The Bayvil site was first excavated in 2015 - hardly many years ago.

My default position has been that the mesolithic community in Britanny dispersed in our general direction under pressure from european farmers moving westwards. It might be that environmental factors - rising sea levels - were more important causes than farmer pressure but pressure there was.

The dating in Britanny tends to be earlier than for similar monuments around Preselli. I suspect some British professors are inclined to squeeze the faint evidence in the British momuments into a neolithic window 3800 BC onwards, whereas I would not be surprised when some of the monuments in the general dolmen category are in fact a thousand years older or even more. There is no convincing on-site evidence, and the monuments have been reused and even redeveloped.
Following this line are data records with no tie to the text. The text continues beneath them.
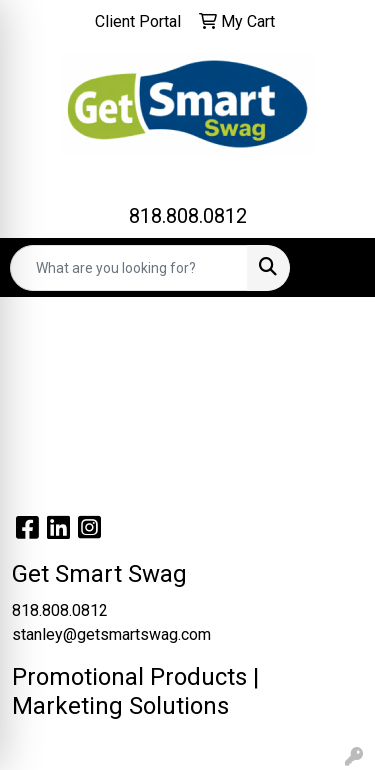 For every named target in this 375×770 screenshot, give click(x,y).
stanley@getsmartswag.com (111, 634)
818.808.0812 (188, 216)
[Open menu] (335, 268)
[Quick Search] (129, 268)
When you surmise that there is cultural continuity in Prescelli and Wiltshire then you are navigating against some of the evidence - at least regarding what we could loosely call the mesolithic. In the gospel according to Darvill the neolithic begins in Pembrokeshire in 4000 BC - so megaliths should have a date post 4000 BC ideally speaking. Others see the western lands subject to influences from Iberia and Britanny, while the eastern lands (England) were converted to agriculture by northern european influences post 4000 BC - causeway camps, etc. According to MPP the East-West fusion resulted in Stonehenge around 2500 BC. The proposition that the Welsh neolithic begins in 4000 at the same time as the English neolithic reminds me of Mr Gove's wish that British history should begin in 1066 - too simplistic.